BLACKBURN with Darwen's health boss is concerned that if the borough keeps seeing stubborn infection rates the area could be put under additional restrictions in the summer.

Speaking about the JVCI's vaccination prioritisation strategy, the public health director, Professor Dominic Harrison explained that if infection rates rise, as he predicts they could in Blackburn, the area could face central Government interjection like last August.

He said: "I am worried as a director of public heath that we are going to get faster rising infection rates.

"They [the rest of the country] will be enjoying their summer in the new normal but they will be enjoying much lower rates, a much lower risk to the population.

"There is a solution to that and that is to roll out the vaccine according to need, according to risk and that risk and need is evident in the data.

"Blackburn with Darwen Council and other have written to central Government saying 'please roll out the vaccine according to need'. We are getting a zero response to that."

Speaking about the risk of a higher rising infection rate, Professor Harrison added: "Will that risk be higher for us in Lancashire? I think the evidence we have is that it will and so probably expect our rates to rise faster than the national average. The question is how fast and how far.

"We are on a very fine line really, we are undoubtedly going to get rising rates whether we will get intervention from central government will be a very balanced judgement based on numbers of people then infected and the control mechanisms we have in place."

Blackburn with Darwen has had some of the highest infection rates of any local authority in the country through the pandemic despite the fact that the area has been under some kind of additional lockdown measures since August last year.

Over the weekend, the health boss said that the JVCI vaccine prioritisation is "deeply flawed" and now discussed how vaccine denial could pose a risk to BAME communities who are more susceptible to becoming infected by Covid-19.

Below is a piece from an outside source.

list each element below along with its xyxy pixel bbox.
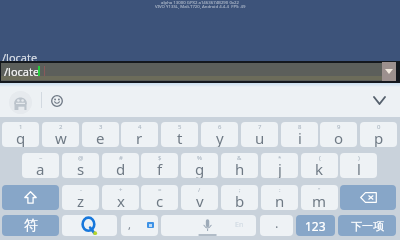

Speaking in a conference about how the pandemic has affected, and will continue to affect the BAME community, Professor Dominic Harrison said: "BAME communities are going to have bigger risks because they aren't getting vaccinated according to need than they are from a small percentage who are refusing.

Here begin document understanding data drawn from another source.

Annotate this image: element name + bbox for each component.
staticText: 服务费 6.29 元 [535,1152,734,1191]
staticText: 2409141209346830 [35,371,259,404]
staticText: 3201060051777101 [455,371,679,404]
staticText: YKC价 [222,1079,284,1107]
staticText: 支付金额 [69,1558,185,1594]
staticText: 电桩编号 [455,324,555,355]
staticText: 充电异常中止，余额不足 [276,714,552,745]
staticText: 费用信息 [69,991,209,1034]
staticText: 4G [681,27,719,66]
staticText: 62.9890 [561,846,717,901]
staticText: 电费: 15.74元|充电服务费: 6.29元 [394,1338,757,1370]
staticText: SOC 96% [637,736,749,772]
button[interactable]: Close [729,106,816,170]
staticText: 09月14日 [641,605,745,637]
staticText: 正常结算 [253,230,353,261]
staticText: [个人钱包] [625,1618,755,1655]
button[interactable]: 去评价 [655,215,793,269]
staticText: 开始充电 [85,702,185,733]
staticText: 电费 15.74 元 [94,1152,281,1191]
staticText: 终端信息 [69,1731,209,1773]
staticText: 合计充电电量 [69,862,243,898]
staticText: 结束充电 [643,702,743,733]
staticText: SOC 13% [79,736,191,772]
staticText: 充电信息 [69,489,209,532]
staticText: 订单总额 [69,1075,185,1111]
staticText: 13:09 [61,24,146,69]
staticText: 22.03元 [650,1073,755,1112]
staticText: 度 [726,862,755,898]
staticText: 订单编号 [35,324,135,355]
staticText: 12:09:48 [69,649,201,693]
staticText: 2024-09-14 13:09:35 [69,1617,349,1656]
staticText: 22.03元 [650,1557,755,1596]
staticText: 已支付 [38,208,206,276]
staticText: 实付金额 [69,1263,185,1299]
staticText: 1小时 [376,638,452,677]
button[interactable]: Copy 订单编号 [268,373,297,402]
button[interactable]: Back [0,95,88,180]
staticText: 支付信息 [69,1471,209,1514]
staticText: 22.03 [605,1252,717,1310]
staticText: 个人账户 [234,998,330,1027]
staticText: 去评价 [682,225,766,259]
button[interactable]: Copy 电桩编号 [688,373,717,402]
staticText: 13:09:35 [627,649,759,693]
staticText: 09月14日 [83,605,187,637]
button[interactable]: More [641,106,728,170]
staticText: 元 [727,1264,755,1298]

He added: "The vaccination is not being offered according to risk, it is being offered at the same rate to every local authority area.

"One of my arguments looking at the data for Lancashire is that refusing to vaccinate by risk will have a disproportionate affect on BAME populations.

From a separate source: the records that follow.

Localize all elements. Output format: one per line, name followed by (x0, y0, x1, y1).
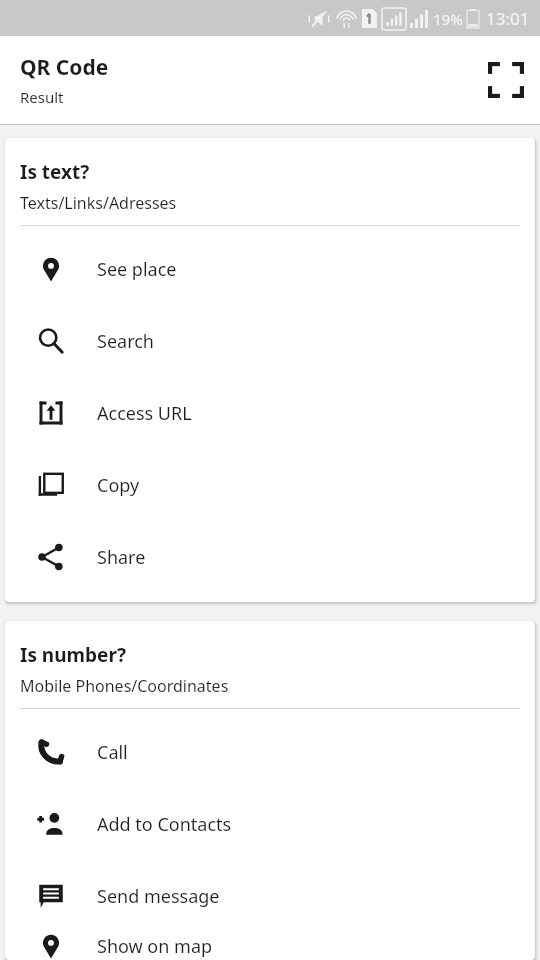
staticText: 19% (433, 9, 463, 29)
button[interactable]: Access URL (5, 377, 535, 449)
button[interactable]: Scan QR code (482, 56, 530, 104)
button[interactable]: Search (5, 305, 535, 377)
button[interactable]: Copy (5, 449, 535, 521)
staticText: Copy (97, 473, 140, 498)
button[interactable]: Share (5, 521, 535, 593)
staticText: Show on map (97, 934, 213, 959)
staticText: Result (20, 87, 64, 107)
button[interactable]: Call (5, 716, 535, 788)
staticText: Is number? (20, 642, 127, 668)
staticText: Search (97, 329, 154, 354)
staticText: QR Code (20, 53, 109, 82)
button[interactable]: See place (5, 233, 535, 305)
button[interactable]: Show on map (5, 932, 535, 960)
staticText: Access URL (97, 401, 192, 426)
staticText: Share (97, 545, 146, 570)
staticText: Is text? (20, 159, 90, 185)
staticText: Call (97, 740, 128, 765)
staticText: 13:01 (486, 7, 530, 30)
staticText: See place (97, 257, 177, 282)
staticText: Mobile Phones/Coordinates (20, 675, 229, 697)
staticText: Send message (97, 884, 220, 909)
staticText: Texts/Links/Adresses (20, 192, 177, 214)
staticText: Add to Contacts (97, 812, 232, 837)
button[interactable]: Send message (5, 860, 535, 932)
button[interactable]: Add to Contacts (5, 788, 535, 860)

"They are going to have continued high Covid transmission and risk of cases but will not get the vaccine to match that high risk because the vaccine."

A report completed by the Joint Biosecurity Centre (JBC), which was leaked by the Guardian, described how areas, including Blackburn with Darwen, with a high proportion of BAME communities have been hardest hit by the virus due to what was described as a "perfect storm".

The report continued to say that “existing socioeconomic inequality” had left black, Asian and minority ethnic communities more exposed to coronavirus due to living in cramped, multigenerational housing in deprived areas and working in public-facing jobs.